This is how the rich keep getting richer and us middle class schmucks have to foot the bill.

By sanman

Exactly.

This type of deal reminds me of the RTC back in the late 80's and early 90's. They had taken over billions of dollars in commercial real estate from 2000 failed banks and thrifts.

The head of the RTC, Bill Seidman, started selling off the commercial REO assets at 10-30 cents on the dollar by selling the properties in huge pools of $50-$100 million, or more, which accounted for the low prices.

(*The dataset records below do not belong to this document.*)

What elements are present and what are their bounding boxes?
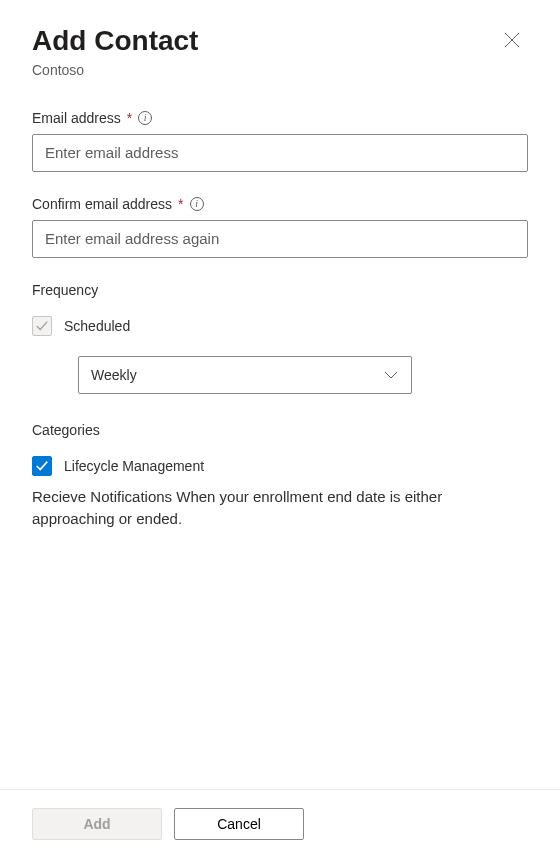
page-title: Add Contact (32, 24, 198, 58)
check-icon (35, 459, 49, 473)
chevron-down-icon (383, 367, 399, 383)
frequency-select[interactable]: Weekly (78, 356, 412, 394)
required-asterisk: * (127, 110, 132, 126)
cancel-button[interactable]: Cancel (174, 808, 304, 840)
scheduled-label: Scheduled (64, 318, 130, 334)
close-button[interactable] (496, 24, 528, 56)
email-label: Email address * i (32, 110, 528, 126)
email-field[interactable] (32, 134, 528, 172)
check-icon (35, 319, 49, 333)
categories-label: Categories (32, 422, 528, 438)
lifecycle-label: Lifecycle Management (64, 458, 204, 474)
confirm-email-field[interactable] (32, 220, 528, 258)
info-icon[interactable]: i (190, 197, 204, 211)
close-icon (504, 32, 520, 48)
scheduled-checkbox (32, 316, 52, 336)
info-icon[interactable]: i (138, 111, 152, 125)
required-asterisk: * (178, 196, 183, 212)
frequency-label: Frequency (32, 282, 528, 298)
page-subtitle: Contoso (32, 62, 198, 78)
frequency-select-value: Weekly (91, 367, 137, 383)
lifecycle-description: Recieve Notifications When your enrollme… (32, 486, 528, 531)
lifecycle-checkbox[interactable] (32, 456, 52, 476)
add-button[interactable]: Add (32, 808, 162, 840)
confirm-email-label: Confirm email address * i (32, 196, 528, 212)
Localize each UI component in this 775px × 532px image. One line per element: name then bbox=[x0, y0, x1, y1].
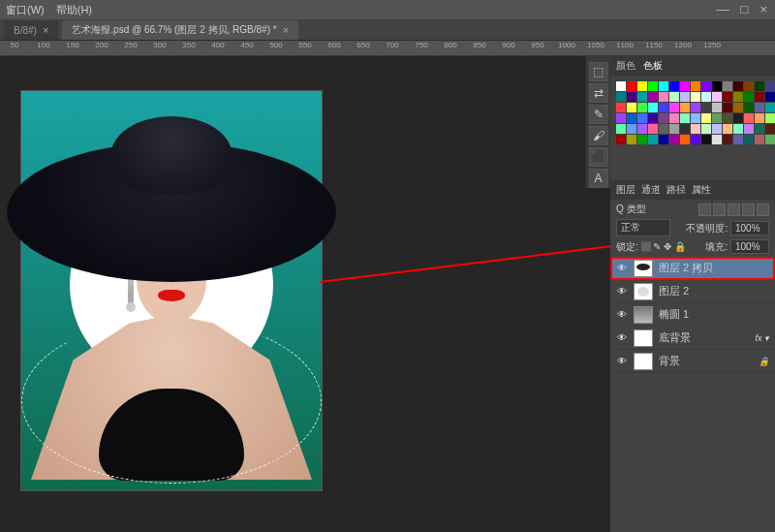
layer-thumbnail[interactable] bbox=[634, 306, 653, 324]
swatch[interactable] bbox=[744, 135, 754, 144]
swatch[interactable] bbox=[723, 103, 732, 112]
swatch[interactable] bbox=[680, 92, 690, 102]
dock-tool-icon[interactable]: ⬚ bbox=[589, 62, 608, 81]
fill-input[interactable]: 100% bbox=[730, 239, 769, 254]
visibility-toggle-icon[interactable]: 👁 bbox=[616, 286, 628, 297]
layer-row[interactable]: 👁图层 2 拷贝 bbox=[610, 257, 775, 280]
menu-window[interactable]: 窗口(W) bbox=[6, 3, 45, 17]
swatch[interactable] bbox=[627, 113, 636, 123]
swatch[interactable] bbox=[616, 103, 626, 112]
filter-type-icon[interactable] bbox=[728, 203, 740, 216]
swatch[interactable] bbox=[648, 135, 658, 144]
swatch[interactable] bbox=[712, 113, 722, 123]
layer-fx-indicator[interactable]: 🔒 bbox=[759, 357, 769, 366]
swatch[interactable] bbox=[659, 92, 668, 102]
swatch[interactable] bbox=[723, 135, 732, 144]
swatch[interactable] bbox=[733, 124, 743, 134]
layer-row[interactable]: 👁底背景fx ▾ bbox=[610, 327, 775, 350]
swatch[interactable] bbox=[669, 135, 679, 144]
tab-color[interactable]: 颜色 bbox=[616, 59, 636, 73]
layer-fx-indicator[interactable]: fx ▾ bbox=[755, 333, 769, 343]
swatch[interactable] bbox=[637, 81, 647, 91]
layer-row[interactable]: 👁背景🔒 bbox=[610, 350, 775, 373]
document-tab-active[interactable]: 艺术海报.psd @ 66.7% (图层 2 拷贝, RGB/8#) * × bbox=[62, 20, 298, 40]
swatch[interactable] bbox=[627, 124, 636, 134]
swatch[interactable] bbox=[733, 92, 743, 102]
swatch[interactable] bbox=[765, 81, 775, 91]
swatch[interactable] bbox=[616, 124, 626, 134]
swatch[interactable] bbox=[691, 81, 700, 91]
swatch[interactable] bbox=[701, 135, 711, 144]
tab-channels[interactable]: 通道 bbox=[641, 183, 661, 197]
layer-name[interactable]: 图层 2 bbox=[659, 284, 689, 298]
swatch[interactable] bbox=[691, 92, 700, 102]
swatch[interactable] bbox=[755, 92, 764, 102]
close-icon[interactable]: × bbox=[43, 24, 48, 36]
swatch[interactable] bbox=[680, 124, 690, 134]
swatch[interactable] bbox=[723, 124, 732, 134]
swatch[interactable] bbox=[669, 103, 679, 112]
tab-layers[interactable]: 图层 bbox=[616, 183, 636, 197]
canvas-area[interactable] bbox=[0, 56, 610, 532]
swatch[interactable] bbox=[680, 113, 690, 123]
swatch[interactable] bbox=[627, 103, 636, 112]
swatch[interactable] bbox=[701, 103, 711, 112]
swatch[interactable] bbox=[755, 124, 764, 134]
filter-smart-icon[interactable] bbox=[757, 203, 769, 216]
swatch[interactable] bbox=[744, 124, 754, 134]
minimize-button[interactable]: — bbox=[717, 2, 729, 16]
swatch[interactable] bbox=[733, 103, 743, 112]
layer-thumbnail[interactable] bbox=[634, 260, 653, 277]
swatch[interactable] bbox=[637, 135, 647, 144]
layer-row[interactable]: 👁图层 2 bbox=[610, 280, 775, 303]
swatch[interactable] bbox=[616, 92, 626, 102]
layer-thumbnail[interactable] bbox=[634, 283, 653, 300]
swatch[interactable] bbox=[733, 135, 743, 144]
dock-tool-icon[interactable]: ✎ bbox=[589, 105, 608, 124]
visibility-toggle-icon[interactable]: 👁 bbox=[616, 309, 628, 321]
visibility-toggle-icon[interactable]: 👁 bbox=[616, 332, 628, 344]
swatch[interactable] bbox=[680, 81, 690, 91]
maximize-button[interactable]: □ bbox=[741, 2, 749, 16]
swatch[interactable] bbox=[744, 92, 754, 102]
swatch[interactable] bbox=[669, 113, 679, 123]
lock-icons[interactable]: ▥ ✎ ✥ 🔒 bbox=[641, 241, 686, 252]
swatch[interactable] bbox=[701, 113, 711, 123]
swatch[interactable] bbox=[744, 113, 754, 123]
swatch[interactable] bbox=[712, 103, 722, 112]
document-canvas[interactable] bbox=[21, 91, 322, 490]
swatch[interactable] bbox=[755, 81, 764, 91]
dock-tool-icon[interactable]: ⇄ bbox=[589, 83, 608, 103]
document-tab-prev[interactable]: B/8#) × bbox=[4, 20, 58, 40]
dock-tool-icon[interactable]: ⬛ bbox=[589, 147, 608, 167]
swatch[interactable] bbox=[659, 113, 668, 123]
swatch[interactable] bbox=[616, 81, 626, 91]
swatches-grid[interactable] bbox=[610, 76, 775, 180]
swatch[interactable] bbox=[648, 113, 658, 123]
swatch[interactable] bbox=[637, 113, 647, 123]
dock-tool-icon[interactable]: 🖌 bbox=[589, 126, 608, 145]
swatch[interactable] bbox=[723, 81, 732, 91]
swatch[interactable] bbox=[659, 135, 668, 144]
tab-props[interactable]: 属性 bbox=[692, 183, 711, 197]
swatch[interactable] bbox=[765, 92, 775, 102]
swatch[interactable] bbox=[680, 135, 690, 144]
swatch[interactable] bbox=[701, 124, 711, 134]
swatch[interactable] bbox=[712, 81, 722, 91]
swatch[interactable] bbox=[669, 92, 679, 102]
swatch[interactable] bbox=[691, 135, 700, 144]
blend-mode-select[interactable]: 正常 bbox=[616, 219, 670, 236]
swatch[interactable] bbox=[701, 92, 711, 102]
swatch[interactable] bbox=[765, 124, 775, 134]
swatch[interactable] bbox=[680, 103, 690, 112]
swatch[interactable] bbox=[659, 81, 668, 91]
layer-name[interactable]: 背景 bbox=[659, 354, 680, 368]
swatch[interactable] bbox=[723, 92, 732, 102]
swatch[interactable] bbox=[637, 103, 647, 112]
swatch[interactable] bbox=[691, 113, 700, 123]
swatch[interactable] bbox=[723, 113, 732, 123]
visibility-toggle-icon[interactable]: 👁 bbox=[616, 263, 628, 274]
swatch[interactable] bbox=[755, 103, 764, 112]
layer-name[interactable]: 底背景 bbox=[659, 330, 691, 345]
swatch[interactable] bbox=[616, 113, 626, 123]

By idiot Siedman selling the REO properties off in huge pools like this three things happened;

1) just a handful of Wall Street investment banks and REITS had the deep pocket cash to bid or purchase on these pools,

2) because the pools were so large and just a handful of deep pockets could bid the price went down to pennies on the dollar because there was no competitive bidding, and

3) the taxpayers took billions of losses in the shorts, while the priviledged few on Wall street made billions off the backs of the poor and middle class when they "flipped" these properties individually after they gained control-many times doing a "double escrow" where the property was sold at a profit of double or triple the amount paid to the RTC the second the Wall Street bank took title to it.

These Wall Street investment bankers were no super financial guru's-they were just getting a deal no one else had the same opportunity to get.

This is basically what the gov is doing with Delphi.

That is government for you-full of idiots at all levels. It has been going on like this since time began.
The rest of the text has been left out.